Pernyataan di atas diperkuat dari hasil penelitian Tim Studi Aksi PSP3 IPB di DAS Citanduy. Ditemukan bahwa kelembagaan komunitas lokal masih belum
mampu mengembangkan jejaring kelembagaan baik secara horizontal maupun vertikal. Secara horizontal, kelembagaan komunitas lokal yang ada belum mampu
membangun dan mengembangkan jejaring dengan berbagai kelembagaan lain di luar komunitasnya. Sedangkan secara vertikal pemerintah dengan kebijakannya
masih belum memberikan ruang yang luas bagi partisipasi anggota kelembagaan komunitas lokal untuk mengembangkan kreatifitasnya dan dalam proses
pengambilan keputusan. Menurut Nasdian 2006 Peningkatan kapasitas kelembagaan desa
merupakan suatu proses dalam pemberdayaan komunitas desa. Dalam pendekatan kolaboratif prinsip kesetaraan bagi para stakeholder adalah kunci keberhasilan
dalam mewujudkan kemitraan. Namun pada kenyataannya komunitas desa sebagai stakeholder berada pada posisi paling lemah sehingga diperlukan upaya
pemberdayaan agar prinsip kesetaraan tercapai dan masyarakat dapat berperan sejajar dengan stakeholder lainnya.
Pada dasarnya kegiatan pemberdayaan masyarakat di komunitas tidak hanya dilakukan oleh lembaga-lembaga pemerintah dan NGO. Bahkan, sekarang oleh
pihak-pihak swasta yang berkepentingan di wilayah komunitas tersebut sebagai bentuk tanggung jawab sosialnya. Sebagai suatu metode, pemberdayaan
masyarakat menekankan adanya proses partisipasi dan peranan langsung dari warga komunitas Suharto, 2005.

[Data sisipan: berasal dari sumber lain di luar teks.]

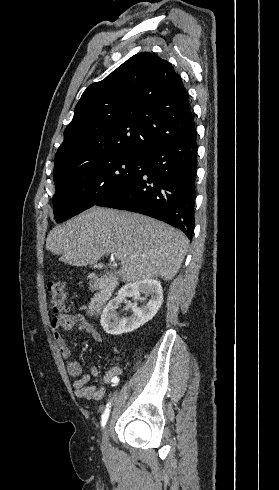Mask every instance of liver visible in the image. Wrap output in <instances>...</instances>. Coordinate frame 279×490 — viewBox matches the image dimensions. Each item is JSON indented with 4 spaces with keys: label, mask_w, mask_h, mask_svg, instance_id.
Here are the masks:
<instances>
[{
    "label": "liver",
    "mask_w": 279,
    "mask_h": 490,
    "mask_svg": "<svg viewBox=\"0 0 279 490\" xmlns=\"http://www.w3.org/2000/svg\"><path fill=\"white\" fill-rule=\"evenodd\" d=\"M183 232L141 214L93 206L48 234L46 250L69 266H91L114 254L121 282L173 280L186 256Z\"/></svg>",
    "instance_id": "obj_1"
}]
</instances>
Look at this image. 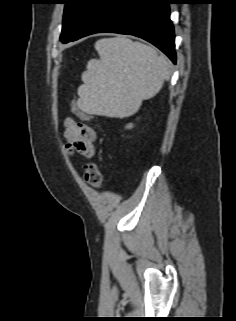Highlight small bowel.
<instances>
[{
    "label": "small bowel",
    "instance_id": "obj_1",
    "mask_svg": "<svg viewBox=\"0 0 236 321\" xmlns=\"http://www.w3.org/2000/svg\"><path fill=\"white\" fill-rule=\"evenodd\" d=\"M64 137L70 151L86 157H92L95 154L96 132L84 122H77L71 117L66 118L64 120Z\"/></svg>",
    "mask_w": 236,
    "mask_h": 321
}]
</instances>
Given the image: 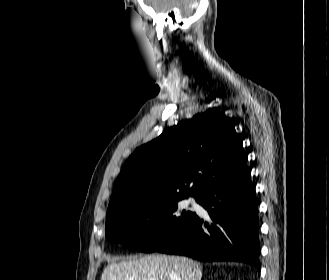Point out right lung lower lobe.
I'll return each mask as SVG.
<instances>
[{
    "instance_id": "1",
    "label": "right lung lower lobe",
    "mask_w": 329,
    "mask_h": 280,
    "mask_svg": "<svg viewBox=\"0 0 329 280\" xmlns=\"http://www.w3.org/2000/svg\"><path fill=\"white\" fill-rule=\"evenodd\" d=\"M197 202L211 221L195 214L175 238L156 251L208 262H246L260 271L258 208L246 162L209 185Z\"/></svg>"
}]
</instances>
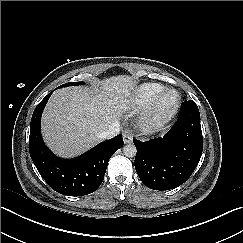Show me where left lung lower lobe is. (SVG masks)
<instances>
[{
	"mask_svg": "<svg viewBox=\"0 0 243 243\" xmlns=\"http://www.w3.org/2000/svg\"><path fill=\"white\" fill-rule=\"evenodd\" d=\"M137 148L135 169L143 184L170 190L186 182L202 155L203 138L197 106H183L178 120L161 138L133 139Z\"/></svg>",
	"mask_w": 243,
	"mask_h": 243,
	"instance_id": "1",
	"label": "left lung lower lobe"
}]
</instances>
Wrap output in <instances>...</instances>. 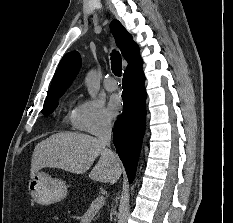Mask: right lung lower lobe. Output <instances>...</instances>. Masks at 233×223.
I'll return each mask as SVG.
<instances>
[{"instance_id":"right-lung-lower-lobe-1","label":"right lung lower lobe","mask_w":233,"mask_h":223,"mask_svg":"<svg viewBox=\"0 0 233 223\" xmlns=\"http://www.w3.org/2000/svg\"><path fill=\"white\" fill-rule=\"evenodd\" d=\"M144 81L142 66L124 73L123 113L116 120L113 129L114 145L124 164L130 183L135 177L145 129Z\"/></svg>"}]
</instances>
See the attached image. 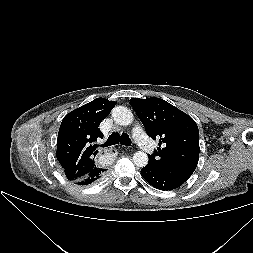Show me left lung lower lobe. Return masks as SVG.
<instances>
[{"label": "left lung lower lobe", "instance_id": "0a47b994", "mask_svg": "<svg viewBox=\"0 0 253 253\" xmlns=\"http://www.w3.org/2000/svg\"><path fill=\"white\" fill-rule=\"evenodd\" d=\"M141 175L150 185L159 190H172L183 184L150 164L141 169Z\"/></svg>", "mask_w": 253, "mask_h": 253}]
</instances>
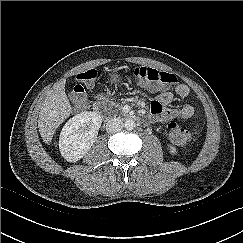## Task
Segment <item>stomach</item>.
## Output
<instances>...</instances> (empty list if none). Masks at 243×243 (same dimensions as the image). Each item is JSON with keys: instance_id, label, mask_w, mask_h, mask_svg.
<instances>
[{"instance_id": "0dacf381", "label": "stomach", "mask_w": 243, "mask_h": 243, "mask_svg": "<svg viewBox=\"0 0 243 243\" xmlns=\"http://www.w3.org/2000/svg\"><path fill=\"white\" fill-rule=\"evenodd\" d=\"M120 81V77L119 75L116 73V72H113L111 75H110V82L112 84H118Z\"/></svg>"}]
</instances>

Jaya Tani adalah Gabungan Kelompok Tani yang ada di Desa Cibunian, Kecamatan Pamijahan, Kabupaten Bogor. Program pemberdayaan yang sedang
aktif saat ini adalah kegiatan Sekolah Lapang Pengelolaan Tanaman Terpadu untuk Padi.Program SL-PTT bertujuan untuk meningkatkan pengetahuan dan
keterampilan petani dalam mengelola usaha taninya melalui berbagai macam strategi salah satunya adalah melalui penguatan kelembagaan pertanian yang
meliputi kelembagaan penyuluhan, kelompok tani Poktan, gabungan kelompok tani Gapoktan, koperasi tani Koptan, penangkar benih, pengusaha benih, KUD,
dan lain-lain serta pembiyaan usaha tani melalui KKP-E, LM3, Kredit Usaha Rakyat KUR, dan PUAP.

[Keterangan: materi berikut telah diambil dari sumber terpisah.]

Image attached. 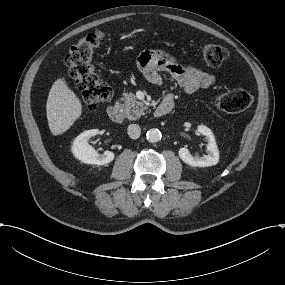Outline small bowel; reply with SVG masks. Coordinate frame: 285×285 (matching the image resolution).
<instances>
[{
  "mask_svg": "<svg viewBox=\"0 0 285 285\" xmlns=\"http://www.w3.org/2000/svg\"><path fill=\"white\" fill-rule=\"evenodd\" d=\"M138 66L147 81L152 84L162 83L161 73L170 74L178 85L187 93L214 85L216 78L194 66L184 64L172 54L163 50L143 52L138 59ZM167 96H171L168 94Z\"/></svg>",
  "mask_w": 285,
  "mask_h": 285,
  "instance_id": "1",
  "label": "small bowel"
}]
</instances>
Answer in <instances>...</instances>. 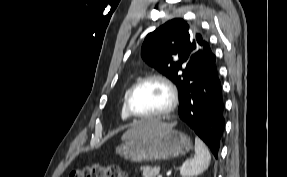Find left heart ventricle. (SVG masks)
I'll return each mask as SVG.
<instances>
[{"instance_id":"left-heart-ventricle-1","label":"left heart ventricle","mask_w":287,"mask_h":177,"mask_svg":"<svg viewBox=\"0 0 287 177\" xmlns=\"http://www.w3.org/2000/svg\"><path fill=\"white\" fill-rule=\"evenodd\" d=\"M168 105V91L163 84L156 81L140 86L131 100L132 109L142 115L159 113Z\"/></svg>"}]
</instances>
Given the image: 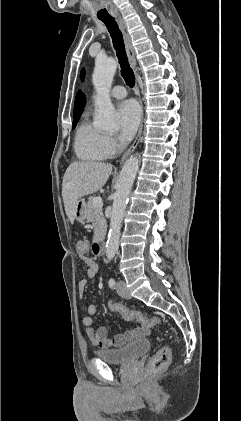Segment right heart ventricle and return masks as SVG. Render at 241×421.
I'll return each instance as SVG.
<instances>
[{
	"label": "right heart ventricle",
	"instance_id": "right-heart-ventricle-1",
	"mask_svg": "<svg viewBox=\"0 0 241 421\" xmlns=\"http://www.w3.org/2000/svg\"><path fill=\"white\" fill-rule=\"evenodd\" d=\"M104 134L87 119L79 124L74 141L77 157L84 161H102L110 156L105 143Z\"/></svg>",
	"mask_w": 241,
	"mask_h": 421
}]
</instances>
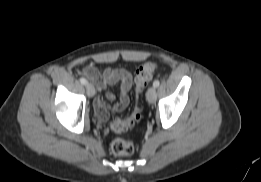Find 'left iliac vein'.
Returning a JSON list of instances; mask_svg holds the SVG:
<instances>
[{
	"instance_id": "left-iliac-vein-1",
	"label": "left iliac vein",
	"mask_w": 261,
	"mask_h": 182,
	"mask_svg": "<svg viewBox=\"0 0 261 182\" xmlns=\"http://www.w3.org/2000/svg\"><path fill=\"white\" fill-rule=\"evenodd\" d=\"M146 97H147L148 102H150V103H154L155 102L156 97H157L155 87H150L148 89V91L146 93Z\"/></svg>"
}]
</instances>
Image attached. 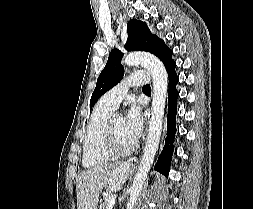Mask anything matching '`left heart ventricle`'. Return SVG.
<instances>
[{
  "label": "left heart ventricle",
  "mask_w": 253,
  "mask_h": 209,
  "mask_svg": "<svg viewBox=\"0 0 253 209\" xmlns=\"http://www.w3.org/2000/svg\"><path fill=\"white\" fill-rule=\"evenodd\" d=\"M113 129L117 148L126 149L133 145L134 141L128 135L124 117H116Z\"/></svg>",
  "instance_id": "obj_1"
}]
</instances>
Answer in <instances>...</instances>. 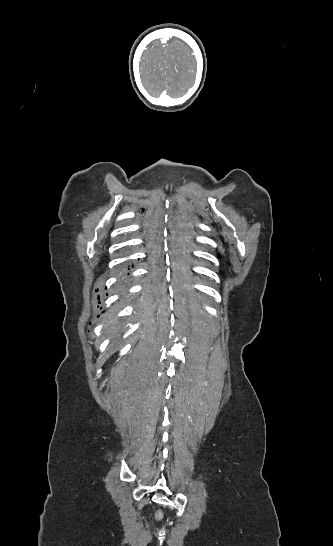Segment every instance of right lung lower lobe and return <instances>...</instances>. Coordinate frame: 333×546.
I'll return each mask as SVG.
<instances>
[{"label":"right lung lower lobe","instance_id":"obj_1","mask_svg":"<svg viewBox=\"0 0 333 546\" xmlns=\"http://www.w3.org/2000/svg\"><path fill=\"white\" fill-rule=\"evenodd\" d=\"M128 270H129V268H128ZM126 272H127V263L122 264V266H121V268H120V271H119V277H120L119 283H120V284H122V282H123V279H122V278L126 275ZM128 275H129V273H128ZM124 281H125V280H124Z\"/></svg>","mask_w":333,"mask_h":546}]
</instances>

Kegiatan SL-PTT di Desa Cibunian dilaksanakan pada masing-masing kelompok tani anggota Gapoktan Jaya Tani. Keberhasilan program Sekolah
Lapang Pengelolaan Tanaman Terpadu ini tidak lepas dari dukungan kelembagaan yang ada di tingkat lokal salah satunya adalah Gapoktan Jaya Tani. Oleh karena
itu, keberlanjutan kelembagaan Gapoktan Jaya Tani dipandang menarik untuk diteliti lebih lanjut dan kaitannya dengan tingkat partisipasi
masyarakat dalam program Sekolah Lapang Pengelolaan Tanaman Terpadu SL-PTT di Gapoktan Jaya Tani.